ACTIVITY ONE: Discussion and Idea Lists.

Explain:  Sticking to what you believe is right is not easy.   Sometimes we give in and do things we know our parents will not like or the teacher will not like.  Some young people like to have power over others and try to convince us that it is “OK” to break rules.   We can end up doing something that is not good for us and may get us into trouble. 

 

Discuss:

1.      Who is your peer?  [Create a definition from student responses.] What is “peer pressure”?

2.      What are some ways that students get other students to be a rule-breaker? [Make a “good choice” list for permanent posting in the room.]

Examples:  Call others student bad names; threaten not to be our friends if we do not do what they want us to do; call us “chicken”; suggest that “everyone else” is doing something they want us to do

3.      Is there “good peer pressure”?  What do you think?  What about the students in our class who have read 25 books and earned a star?  Sometimes we are influenced in good ways by are peers [classmates; friends].  CAN YOU NAME SOME OTHER WAYS THAT PEER PRESSURE CAN BE “GOOD”?

4.      What are some “bad pressures”?  Being asked to steal; telling a lie; drinking alcohol [generate more ideas].

 

SAY:  WE CAN DEVELOP THE GOOD HABIT OF SAYING “NO” TO RULE BREAKING.  When we say no to peer pressure, this is called using “REFUSAL SKILLS”.

 

SITUATION:

When you go to a friend’s house, the friend suggests that the two of you take money that belongs to your Mom and go to the store and buy candy.

What can you do?

1.      Make an excuse.  I can’t do that because my Mom is expecting me to be at your house or go home.” [get more ideas from students]

2.      Suggest a different thing to do.  “Let’s go outside and ______. “  “Let’s play that neat game of _____ you got for your birthday.”

3.      Say “No” and just go.  “I don’t do things like that.”  “I must go now.” Leave right away and refuse to discuss it.

 

 

ACTIVITY TWO:  Refusal Skill Practice.

Say:  Now we are going to practice “refusal skills”

Structure:  Student Pairs or

                Use the context of a “Class Meeting” with the whole group with students taking turns in student pairs.

Role Plays:

A.     Your friend wants you to let him see the answers on your test.

B.     You are playing at a friend’s house and tells you he knows where his brother has some cigarettes.

C.     You are on the playground and someone asks you to tell someone else bad gossip about their Mom.

D.     Students brainstorm ideas about problems in the classroom.

 

 

ACTIVITY THREE:  Values Clarification Scale.

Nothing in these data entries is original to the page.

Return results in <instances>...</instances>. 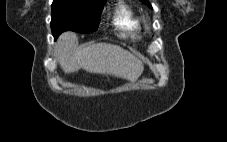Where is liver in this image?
Listing matches in <instances>:
<instances>
[{
	"instance_id": "obj_1",
	"label": "liver",
	"mask_w": 227,
	"mask_h": 142,
	"mask_svg": "<svg viewBox=\"0 0 227 142\" xmlns=\"http://www.w3.org/2000/svg\"><path fill=\"white\" fill-rule=\"evenodd\" d=\"M77 36L63 33L55 47L58 62L65 73L84 69L90 73L112 75L135 82L144 70L142 62L120 46L97 43L75 50Z\"/></svg>"
}]
</instances>
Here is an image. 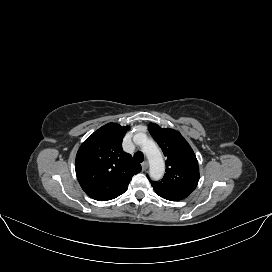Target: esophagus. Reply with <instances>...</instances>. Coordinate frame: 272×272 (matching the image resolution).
Segmentation results:
<instances>
[{"instance_id":"1","label":"esophagus","mask_w":272,"mask_h":272,"mask_svg":"<svg viewBox=\"0 0 272 272\" xmlns=\"http://www.w3.org/2000/svg\"><path fill=\"white\" fill-rule=\"evenodd\" d=\"M142 170L145 171L147 168H148V162L147 161H144L142 164Z\"/></svg>"}]
</instances>
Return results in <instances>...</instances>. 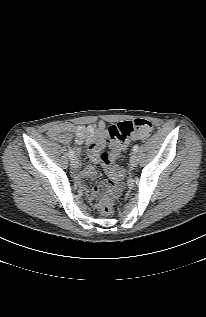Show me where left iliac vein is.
<instances>
[{
    "label": "left iliac vein",
    "instance_id": "1",
    "mask_svg": "<svg viewBox=\"0 0 206 317\" xmlns=\"http://www.w3.org/2000/svg\"><path fill=\"white\" fill-rule=\"evenodd\" d=\"M138 164V156L136 153H132L130 157V167H136Z\"/></svg>",
    "mask_w": 206,
    "mask_h": 317
}]
</instances>
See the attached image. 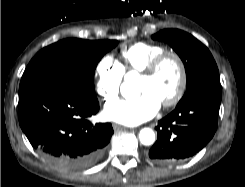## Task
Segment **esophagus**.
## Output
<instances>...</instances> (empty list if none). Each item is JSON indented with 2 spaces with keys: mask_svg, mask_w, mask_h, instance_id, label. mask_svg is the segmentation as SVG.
Instances as JSON below:
<instances>
[{
  "mask_svg": "<svg viewBox=\"0 0 245 187\" xmlns=\"http://www.w3.org/2000/svg\"><path fill=\"white\" fill-rule=\"evenodd\" d=\"M113 128H114L115 130H118V129H126L127 127L115 123V124H113Z\"/></svg>",
  "mask_w": 245,
  "mask_h": 187,
  "instance_id": "34e87169",
  "label": "esophagus"
}]
</instances>
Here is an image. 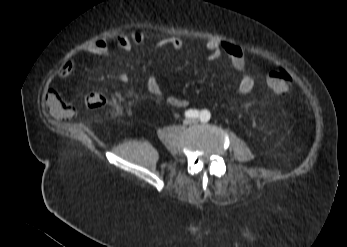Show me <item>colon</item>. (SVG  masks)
<instances>
[{"instance_id": "5ec220e1", "label": "colon", "mask_w": 347, "mask_h": 247, "mask_svg": "<svg viewBox=\"0 0 347 247\" xmlns=\"http://www.w3.org/2000/svg\"><path fill=\"white\" fill-rule=\"evenodd\" d=\"M267 83L271 91L276 95H286L293 88V80L290 74L284 69H276L271 71L267 77ZM106 102V98L98 93H87L81 99L82 106L87 110L102 107Z\"/></svg>"}]
</instances>
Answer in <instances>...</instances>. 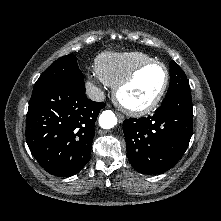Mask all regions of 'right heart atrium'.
Listing matches in <instances>:
<instances>
[{
  "label": "right heart atrium",
  "instance_id": "d8ad5b80",
  "mask_svg": "<svg viewBox=\"0 0 221 221\" xmlns=\"http://www.w3.org/2000/svg\"><path fill=\"white\" fill-rule=\"evenodd\" d=\"M88 86H89L90 88H94V82H93L92 79L89 80Z\"/></svg>",
  "mask_w": 221,
  "mask_h": 221
}]
</instances>
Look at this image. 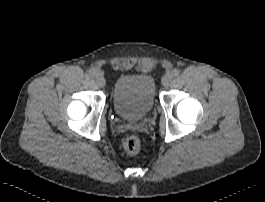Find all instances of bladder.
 Here are the masks:
<instances>
[{
	"label": "bladder",
	"instance_id": "31cf9c89",
	"mask_svg": "<svg viewBox=\"0 0 265 202\" xmlns=\"http://www.w3.org/2000/svg\"><path fill=\"white\" fill-rule=\"evenodd\" d=\"M156 101L155 80L149 75L120 76L113 88L112 103L117 116L126 121L145 117Z\"/></svg>",
	"mask_w": 265,
	"mask_h": 202
}]
</instances>
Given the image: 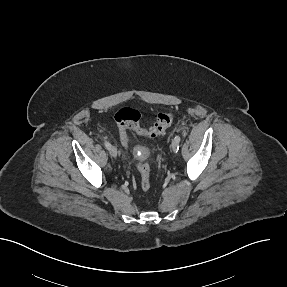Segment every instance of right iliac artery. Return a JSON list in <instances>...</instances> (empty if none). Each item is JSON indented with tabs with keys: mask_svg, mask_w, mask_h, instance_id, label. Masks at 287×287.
I'll return each mask as SVG.
<instances>
[{
	"mask_svg": "<svg viewBox=\"0 0 287 287\" xmlns=\"http://www.w3.org/2000/svg\"><path fill=\"white\" fill-rule=\"evenodd\" d=\"M104 145H105V147H106L107 149H109V147L111 146V144H110L109 142H107V141H105Z\"/></svg>",
	"mask_w": 287,
	"mask_h": 287,
	"instance_id": "1",
	"label": "right iliac artery"
}]
</instances>
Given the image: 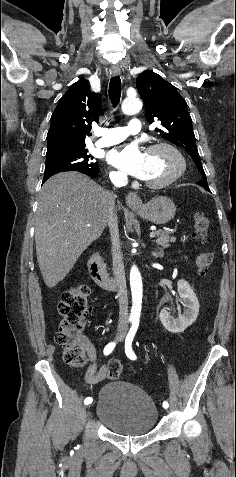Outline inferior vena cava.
I'll use <instances>...</instances> for the list:
<instances>
[{
	"label": "inferior vena cava",
	"instance_id": "1",
	"mask_svg": "<svg viewBox=\"0 0 236 477\" xmlns=\"http://www.w3.org/2000/svg\"><path fill=\"white\" fill-rule=\"evenodd\" d=\"M113 183L116 187L124 186L127 183L126 176H118L113 179ZM115 195H112L110 208L106 216V225L110 227L111 242H112V264L113 273L118 287L117 299L119 302V324L126 325L128 320V297L125 272L121 261L120 249H119V231L117 216L115 214Z\"/></svg>",
	"mask_w": 236,
	"mask_h": 477
}]
</instances>
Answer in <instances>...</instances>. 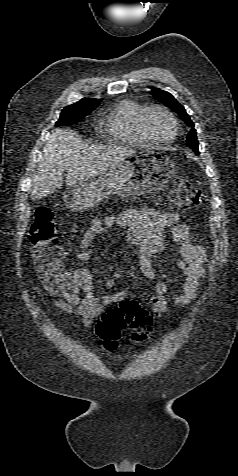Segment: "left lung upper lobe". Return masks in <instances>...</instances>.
<instances>
[{
	"label": "left lung upper lobe",
	"instance_id": "1",
	"mask_svg": "<svg viewBox=\"0 0 238 476\" xmlns=\"http://www.w3.org/2000/svg\"><path fill=\"white\" fill-rule=\"evenodd\" d=\"M153 96L159 101L163 102L166 106L171 108L173 111L178 113L180 117L192 127V130L188 133L186 139V145L193 149L195 152H198V141L196 136V130L194 128V123L191 121L190 117L186 113L184 107L178 103V101L168 92L160 90L158 88L153 89Z\"/></svg>",
	"mask_w": 238,
	"mask_h": 476
}]
</instances>
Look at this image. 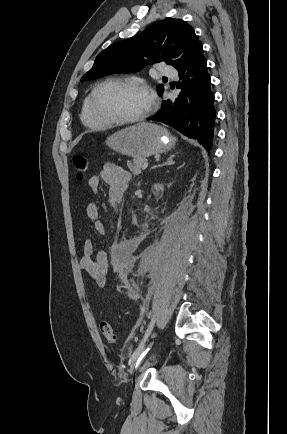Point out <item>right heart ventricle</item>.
<instances>
[{
    "mask_svg": "<svg viewBox=\"0 0 287 434\" xmlns=\"http://www.w3.org/2000/svg\"><path fill=\"white\" fill-rule=\"evenodd\" d=\"M89 96H90V94H88L85 97V99L83 100V103L81 106V113H80L81 120L85 125H87L89 127H101L103 125L99 121L94 119L92 117V115L90 114L89 106H88Z\"/></svg>",
    "mask_w": 287,
    "mask_h": 434,
    "instance_id": "right-heart-ventricle-1",
    "label": "right heart ventricle"
}]
</instances>
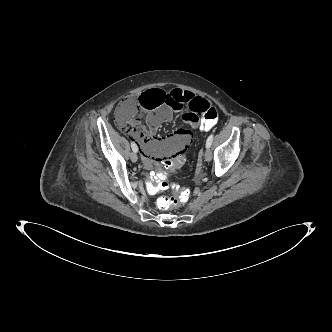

Say:  We want our friends to like us.  Sometimes we must say “no” to our friends or else we might get into trouble.   We need to consider if some things are safe or healthy for us to do.  Some things may not be legal to do and we need to develop good habits of staying out of trouble.

Chart individually or hold a discussion:

Your counselor can give you a pre-made handout for this activity or copy and paste the following to WORD and then print it out.  Or make cards of the items below and create a “class value average” by assigning numbers instead of the words below.

Three point scale = A LOT * SOMETIMES * NEVER

 

 

 

 

PEER PRESSURE

 

TYPE OF PRESSURE                                       A LOT                 SOMETIMES             NEVER

 

To smoke

 

To steal

 

To try drugs

 

To say bad things about someone

 

To say bad words

 

To be nice only to popular people

 

To join in - ganging up on one person

 

To act “all that”

 

To help others cheat on tests

 

To write and pass notes in school

 

 

 

 

ACTIVITY THREE:  Create bookmarkers to reinforce the theme, “Saying No”; “Doing what is right”  “Be a rule-keeper and not a rule-breaker”, etc.  Students use the bookmarkers as reminders of the skills.

Or

Create a writing assignment to reinforce this lesson.

Or

Make posters to show other classes who walk by your room in the halls how much you know about refusal skills.

 

Perhaps the Art Teacher or the Librarian would like to participate in reinforcing this group of lessons in some way.

 

Invite the counselor into your classroom one time to reinforce refusal skills or to show a discussion video.  Then the students can “show off” their level of skills.